## TASK INSTRUCTIONS
The answer is an exact repeat of the entries below, with the pictures omitted.

## SUPPLIED RECORDS
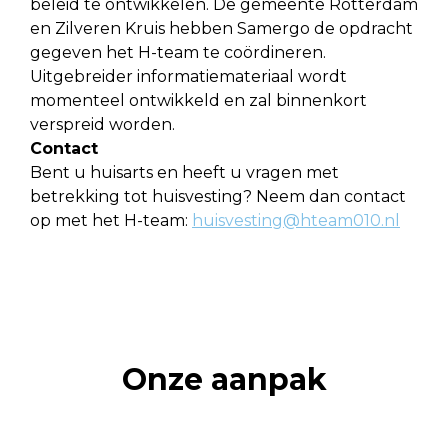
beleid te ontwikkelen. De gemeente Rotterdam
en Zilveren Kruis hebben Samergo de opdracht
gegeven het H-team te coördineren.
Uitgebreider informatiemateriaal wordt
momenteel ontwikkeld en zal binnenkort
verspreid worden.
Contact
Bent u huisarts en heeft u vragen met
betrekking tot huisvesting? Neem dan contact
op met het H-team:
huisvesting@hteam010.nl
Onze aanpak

## EXERCISE OUTPUT
beleid te ontwikkelen. De gemeente Rotterdam
en Zilveren Kruis hebben Samergo de opdracht
gegeven het H-team te coördineren.
Uitgebreider informatiemateriaal wordt
momenteel ontwikkeld en zal binnenkort
verspreid worden.
Contact
Bent u huisarts en heeft u vragen met
betrekking tot huisvesting? Neem dan contact
op met het H-team:
huisvesting@hteam010.nl
Onze aanpak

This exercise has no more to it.